'''

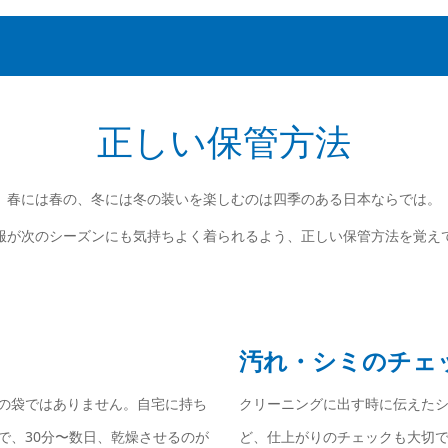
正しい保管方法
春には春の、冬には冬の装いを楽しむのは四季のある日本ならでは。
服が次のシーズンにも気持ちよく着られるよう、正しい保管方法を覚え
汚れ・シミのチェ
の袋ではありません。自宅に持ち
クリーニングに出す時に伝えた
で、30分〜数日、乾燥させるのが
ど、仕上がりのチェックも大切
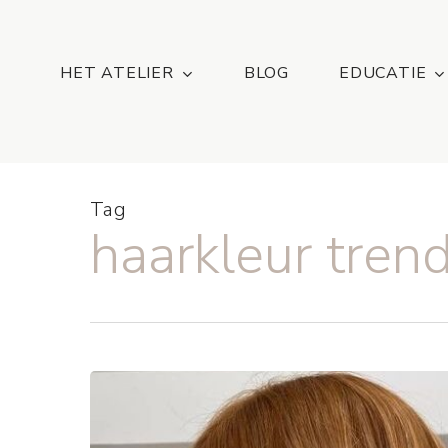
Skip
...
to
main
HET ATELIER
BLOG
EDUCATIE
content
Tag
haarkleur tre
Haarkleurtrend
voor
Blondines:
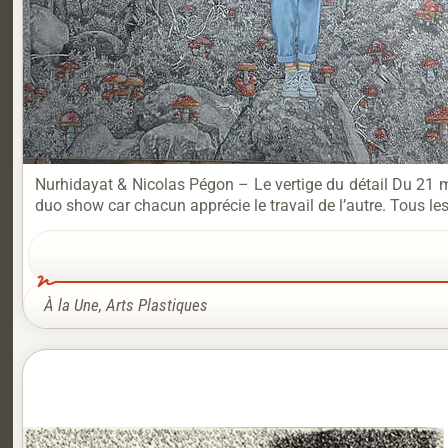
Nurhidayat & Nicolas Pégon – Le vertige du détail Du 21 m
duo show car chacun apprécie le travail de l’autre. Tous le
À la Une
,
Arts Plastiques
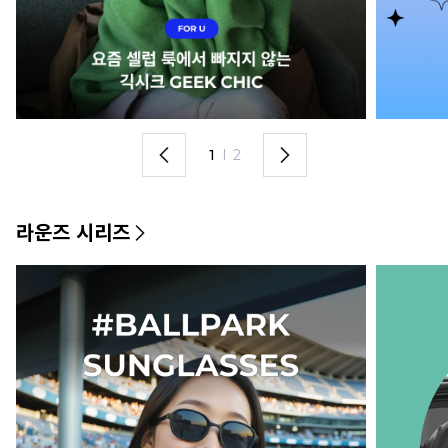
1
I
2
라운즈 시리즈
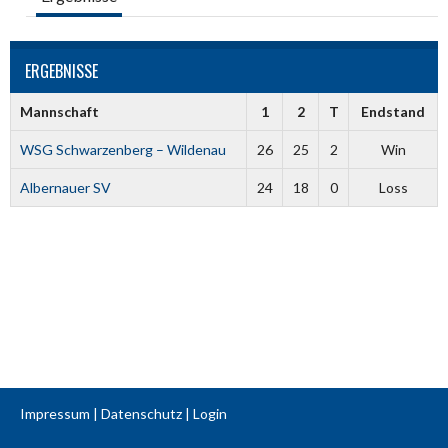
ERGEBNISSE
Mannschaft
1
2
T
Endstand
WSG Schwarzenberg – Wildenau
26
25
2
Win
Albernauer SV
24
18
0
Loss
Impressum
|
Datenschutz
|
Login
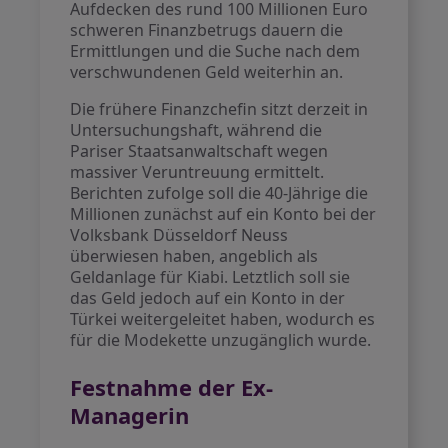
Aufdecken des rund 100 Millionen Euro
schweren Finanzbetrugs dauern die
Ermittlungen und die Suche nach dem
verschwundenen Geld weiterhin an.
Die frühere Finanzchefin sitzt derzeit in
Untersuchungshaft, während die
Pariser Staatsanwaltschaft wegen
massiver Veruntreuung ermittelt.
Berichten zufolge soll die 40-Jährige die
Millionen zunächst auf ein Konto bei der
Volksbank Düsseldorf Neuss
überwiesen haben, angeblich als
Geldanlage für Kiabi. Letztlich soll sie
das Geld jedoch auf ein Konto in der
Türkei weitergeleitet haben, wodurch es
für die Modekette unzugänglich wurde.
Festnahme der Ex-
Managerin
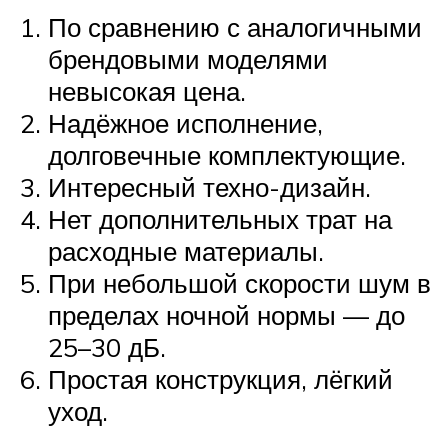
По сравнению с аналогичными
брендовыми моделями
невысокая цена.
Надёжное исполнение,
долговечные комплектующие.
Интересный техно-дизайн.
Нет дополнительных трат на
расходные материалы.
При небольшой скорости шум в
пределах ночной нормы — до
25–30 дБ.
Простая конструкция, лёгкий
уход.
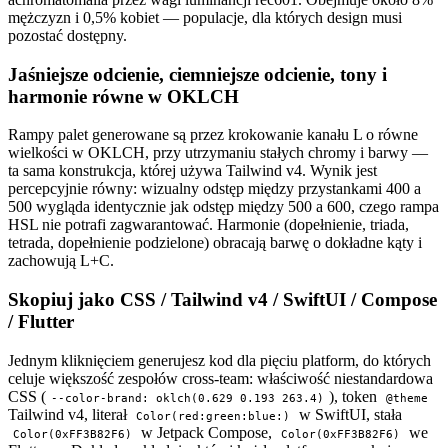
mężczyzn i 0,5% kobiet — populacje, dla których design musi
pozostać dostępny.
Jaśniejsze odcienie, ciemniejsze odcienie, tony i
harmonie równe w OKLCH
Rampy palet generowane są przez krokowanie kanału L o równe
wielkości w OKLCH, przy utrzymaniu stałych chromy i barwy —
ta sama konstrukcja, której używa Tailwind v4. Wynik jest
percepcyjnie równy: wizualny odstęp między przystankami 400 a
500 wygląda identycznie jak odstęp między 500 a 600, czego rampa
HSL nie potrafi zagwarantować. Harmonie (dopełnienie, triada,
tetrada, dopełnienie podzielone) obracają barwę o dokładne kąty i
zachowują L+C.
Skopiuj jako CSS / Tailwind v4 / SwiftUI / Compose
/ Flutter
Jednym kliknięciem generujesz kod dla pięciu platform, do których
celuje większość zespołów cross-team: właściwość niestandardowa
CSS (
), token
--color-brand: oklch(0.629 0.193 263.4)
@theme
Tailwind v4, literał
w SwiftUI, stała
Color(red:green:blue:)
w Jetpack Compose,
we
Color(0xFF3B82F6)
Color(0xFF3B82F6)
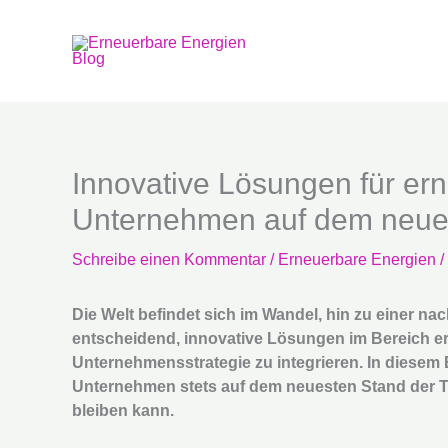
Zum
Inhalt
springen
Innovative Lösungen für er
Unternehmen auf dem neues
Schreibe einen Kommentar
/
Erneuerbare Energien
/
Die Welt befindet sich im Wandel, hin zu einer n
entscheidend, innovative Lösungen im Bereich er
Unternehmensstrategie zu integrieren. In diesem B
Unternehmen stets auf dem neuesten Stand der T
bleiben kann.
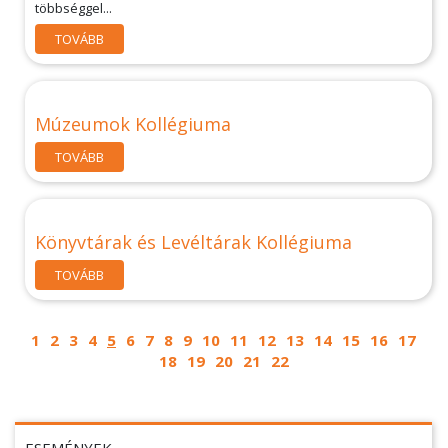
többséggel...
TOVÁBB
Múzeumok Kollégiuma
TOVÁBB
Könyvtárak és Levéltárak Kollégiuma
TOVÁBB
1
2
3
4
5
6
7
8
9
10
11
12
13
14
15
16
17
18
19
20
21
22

'''

# Your task
Your answer should be each line of the data that contains the word "soll", copied as it stands.

# Solution to the problem
Berichten zufolge soll die 40-Jährige die
Geldanlage für Kiabi. Letztlich soll sie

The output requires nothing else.